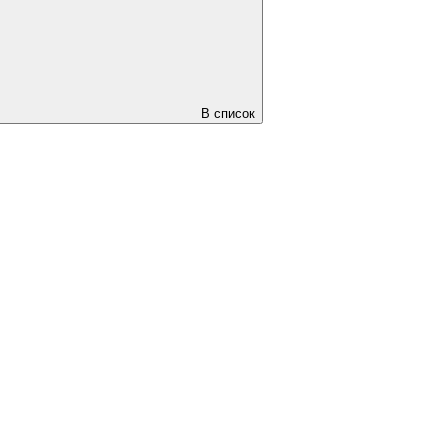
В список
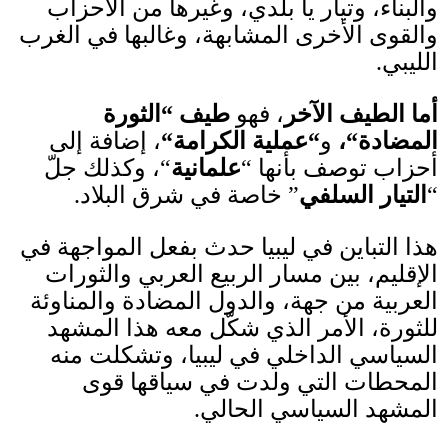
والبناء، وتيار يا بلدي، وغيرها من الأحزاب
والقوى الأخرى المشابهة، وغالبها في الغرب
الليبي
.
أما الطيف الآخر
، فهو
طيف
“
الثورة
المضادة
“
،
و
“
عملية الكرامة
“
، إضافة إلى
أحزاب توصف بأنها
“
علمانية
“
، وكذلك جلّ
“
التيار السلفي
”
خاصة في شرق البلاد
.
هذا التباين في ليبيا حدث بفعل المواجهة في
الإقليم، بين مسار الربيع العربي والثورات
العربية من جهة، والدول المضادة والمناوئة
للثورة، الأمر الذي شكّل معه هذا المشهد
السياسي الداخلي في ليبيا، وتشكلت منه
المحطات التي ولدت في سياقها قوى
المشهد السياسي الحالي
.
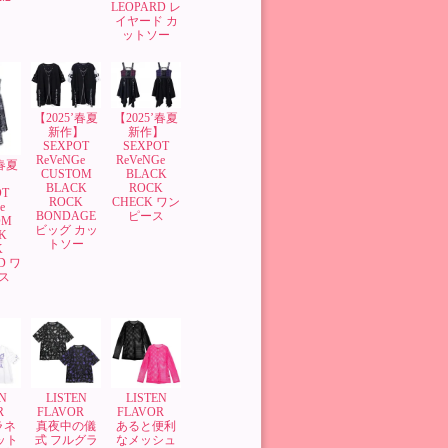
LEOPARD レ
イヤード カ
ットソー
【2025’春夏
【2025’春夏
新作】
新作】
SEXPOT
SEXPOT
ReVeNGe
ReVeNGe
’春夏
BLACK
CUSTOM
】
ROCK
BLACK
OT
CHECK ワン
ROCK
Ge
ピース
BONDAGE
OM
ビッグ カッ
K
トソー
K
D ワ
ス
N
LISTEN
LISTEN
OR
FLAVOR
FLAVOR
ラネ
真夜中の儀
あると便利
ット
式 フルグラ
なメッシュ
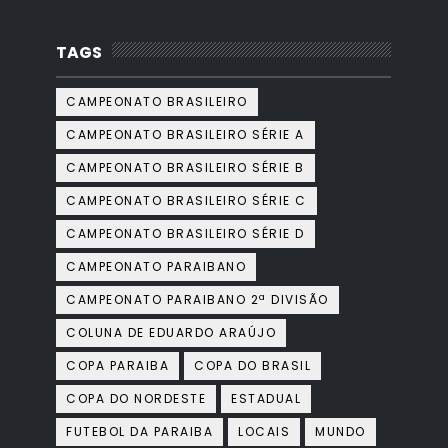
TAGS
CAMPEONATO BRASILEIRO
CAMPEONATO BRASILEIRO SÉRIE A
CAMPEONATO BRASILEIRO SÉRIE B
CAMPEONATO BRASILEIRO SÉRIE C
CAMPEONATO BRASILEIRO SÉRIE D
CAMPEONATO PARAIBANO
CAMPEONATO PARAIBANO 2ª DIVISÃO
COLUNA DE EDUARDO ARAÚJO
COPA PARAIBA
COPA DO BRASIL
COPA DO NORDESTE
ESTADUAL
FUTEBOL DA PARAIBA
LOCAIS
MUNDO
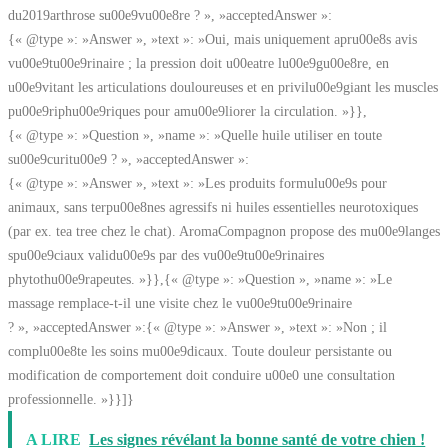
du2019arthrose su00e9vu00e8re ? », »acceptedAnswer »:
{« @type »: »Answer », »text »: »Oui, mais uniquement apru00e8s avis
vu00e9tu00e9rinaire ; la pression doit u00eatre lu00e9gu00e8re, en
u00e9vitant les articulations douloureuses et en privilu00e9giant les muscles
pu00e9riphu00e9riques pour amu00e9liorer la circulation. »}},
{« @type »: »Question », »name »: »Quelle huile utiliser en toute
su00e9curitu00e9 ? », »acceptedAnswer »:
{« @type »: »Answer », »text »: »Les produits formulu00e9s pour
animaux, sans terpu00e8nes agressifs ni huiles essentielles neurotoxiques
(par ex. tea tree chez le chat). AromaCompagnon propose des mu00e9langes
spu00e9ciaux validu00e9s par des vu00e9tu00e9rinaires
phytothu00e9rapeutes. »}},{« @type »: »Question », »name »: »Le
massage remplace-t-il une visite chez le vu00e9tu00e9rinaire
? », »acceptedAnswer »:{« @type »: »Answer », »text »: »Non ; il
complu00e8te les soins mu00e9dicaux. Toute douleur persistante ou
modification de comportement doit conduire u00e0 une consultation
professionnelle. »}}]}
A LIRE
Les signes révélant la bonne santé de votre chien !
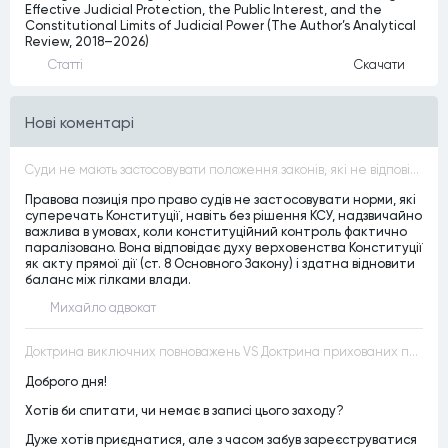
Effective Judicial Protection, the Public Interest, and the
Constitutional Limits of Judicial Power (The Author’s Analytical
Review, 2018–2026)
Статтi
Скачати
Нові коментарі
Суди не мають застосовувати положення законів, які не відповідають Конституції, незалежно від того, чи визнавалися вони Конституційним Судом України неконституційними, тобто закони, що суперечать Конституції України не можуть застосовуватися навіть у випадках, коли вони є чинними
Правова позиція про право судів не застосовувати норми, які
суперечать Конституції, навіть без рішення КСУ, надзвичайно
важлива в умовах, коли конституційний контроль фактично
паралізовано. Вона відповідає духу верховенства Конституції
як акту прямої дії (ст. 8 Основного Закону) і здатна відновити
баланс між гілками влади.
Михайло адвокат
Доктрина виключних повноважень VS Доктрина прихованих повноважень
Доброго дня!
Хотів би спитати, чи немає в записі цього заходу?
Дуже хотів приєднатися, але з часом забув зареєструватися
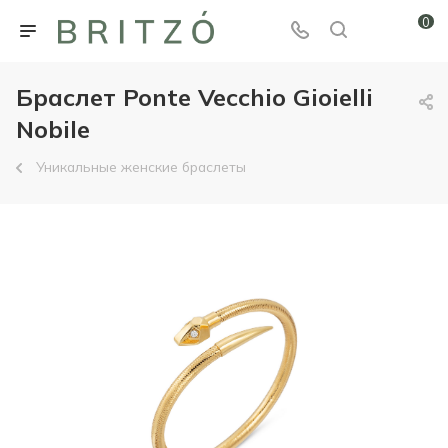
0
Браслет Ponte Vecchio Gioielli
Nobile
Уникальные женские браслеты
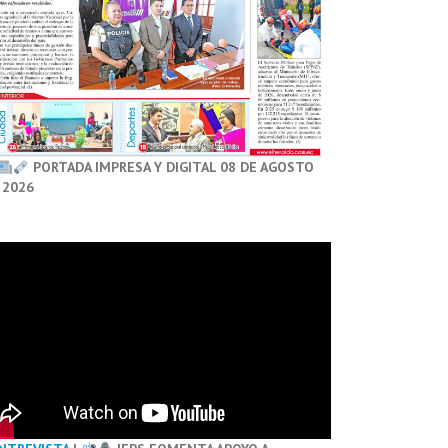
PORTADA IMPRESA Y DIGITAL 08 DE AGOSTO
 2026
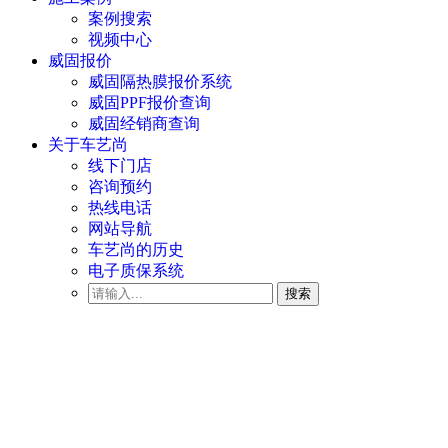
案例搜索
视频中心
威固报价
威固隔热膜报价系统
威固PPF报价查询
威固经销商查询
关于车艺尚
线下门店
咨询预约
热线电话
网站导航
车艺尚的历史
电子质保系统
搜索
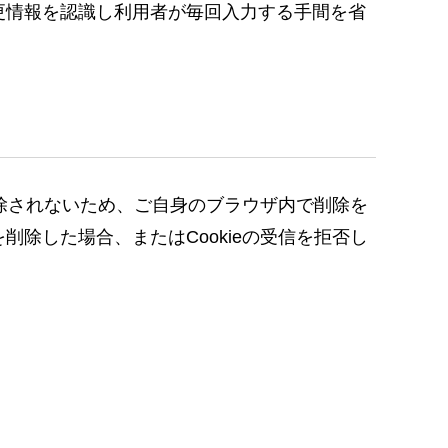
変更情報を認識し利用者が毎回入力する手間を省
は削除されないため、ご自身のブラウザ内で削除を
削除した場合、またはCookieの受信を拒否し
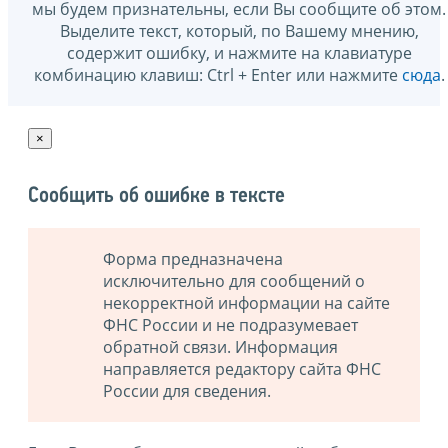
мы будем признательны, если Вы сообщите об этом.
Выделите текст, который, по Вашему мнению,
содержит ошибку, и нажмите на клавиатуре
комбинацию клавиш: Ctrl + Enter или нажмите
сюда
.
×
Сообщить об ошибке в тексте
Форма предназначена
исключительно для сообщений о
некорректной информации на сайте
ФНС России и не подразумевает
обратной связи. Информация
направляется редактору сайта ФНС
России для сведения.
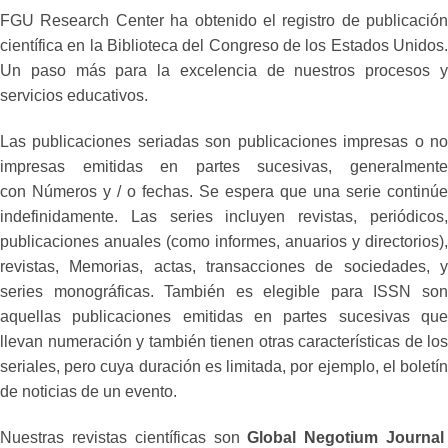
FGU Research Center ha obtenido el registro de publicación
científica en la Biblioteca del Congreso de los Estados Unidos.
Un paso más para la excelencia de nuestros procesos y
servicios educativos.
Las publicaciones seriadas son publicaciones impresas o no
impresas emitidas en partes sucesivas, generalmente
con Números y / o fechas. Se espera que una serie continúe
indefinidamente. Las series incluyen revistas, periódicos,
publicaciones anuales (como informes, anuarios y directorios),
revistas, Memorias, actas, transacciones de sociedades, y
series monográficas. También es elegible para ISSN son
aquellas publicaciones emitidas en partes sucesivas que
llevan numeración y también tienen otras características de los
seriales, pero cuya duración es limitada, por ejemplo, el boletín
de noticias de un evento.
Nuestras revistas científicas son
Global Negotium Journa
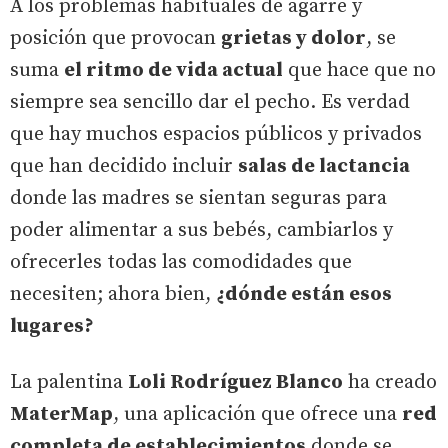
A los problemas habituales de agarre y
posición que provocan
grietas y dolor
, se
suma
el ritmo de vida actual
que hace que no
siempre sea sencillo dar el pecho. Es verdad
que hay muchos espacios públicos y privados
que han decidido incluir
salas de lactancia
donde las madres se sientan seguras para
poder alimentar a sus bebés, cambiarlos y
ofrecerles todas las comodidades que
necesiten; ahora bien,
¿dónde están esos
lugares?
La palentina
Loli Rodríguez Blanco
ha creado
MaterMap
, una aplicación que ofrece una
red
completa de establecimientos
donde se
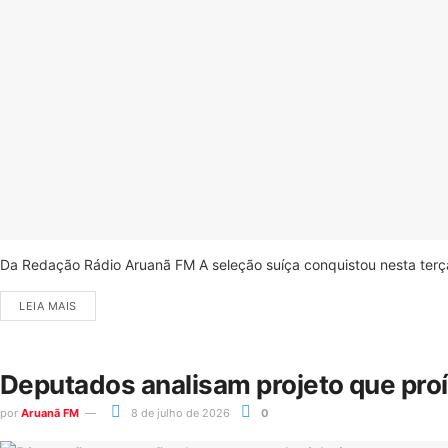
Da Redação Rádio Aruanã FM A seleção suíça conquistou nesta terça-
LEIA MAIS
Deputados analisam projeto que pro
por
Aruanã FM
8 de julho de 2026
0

-.-.-

■ WHAT YOU NEED TO DO
Filter the records for lines containing the word "publicaciones" and copy each one.

■ ANSWER FOR THIS EXERCISE
Las publicaciones seriadas son publicaciones impresas o no
publicaciones anuales (como informes, anuarios y directorios),
aquellas publicaciones emitidas en partes sucesivas que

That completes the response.